== Segment start ==

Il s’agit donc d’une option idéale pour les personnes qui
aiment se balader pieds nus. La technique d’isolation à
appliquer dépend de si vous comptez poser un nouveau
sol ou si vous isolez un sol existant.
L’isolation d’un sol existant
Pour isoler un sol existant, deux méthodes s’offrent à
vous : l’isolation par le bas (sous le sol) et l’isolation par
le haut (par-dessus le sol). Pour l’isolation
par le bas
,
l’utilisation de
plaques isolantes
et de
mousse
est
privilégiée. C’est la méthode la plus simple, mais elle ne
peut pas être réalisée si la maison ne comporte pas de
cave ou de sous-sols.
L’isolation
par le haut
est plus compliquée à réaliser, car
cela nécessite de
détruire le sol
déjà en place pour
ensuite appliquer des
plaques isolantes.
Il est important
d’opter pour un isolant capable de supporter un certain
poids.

== Segment end ==
== Segment start ==

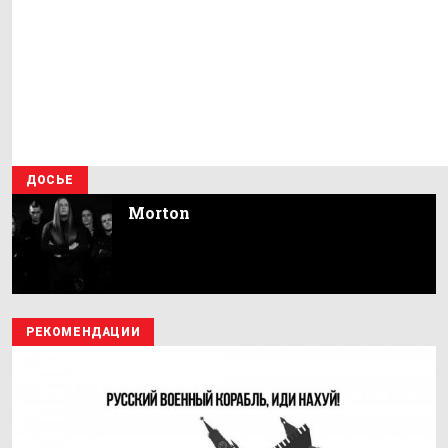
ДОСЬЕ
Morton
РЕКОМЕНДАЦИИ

== Segment end ==

» INSTRUCTIONS TO FOLLOW
Each line in the listing above that contains "isolation" should be copied.

» OUTPUT OF THE TASK
aiment se balader pieds nus. La technique d’isolation à
L’isolation d’un sol existant
vous : l’isolation par le bas (sous le sol) et l’isolation par
le haut (par-dessus le sol). Pour l’isolation
L’isolation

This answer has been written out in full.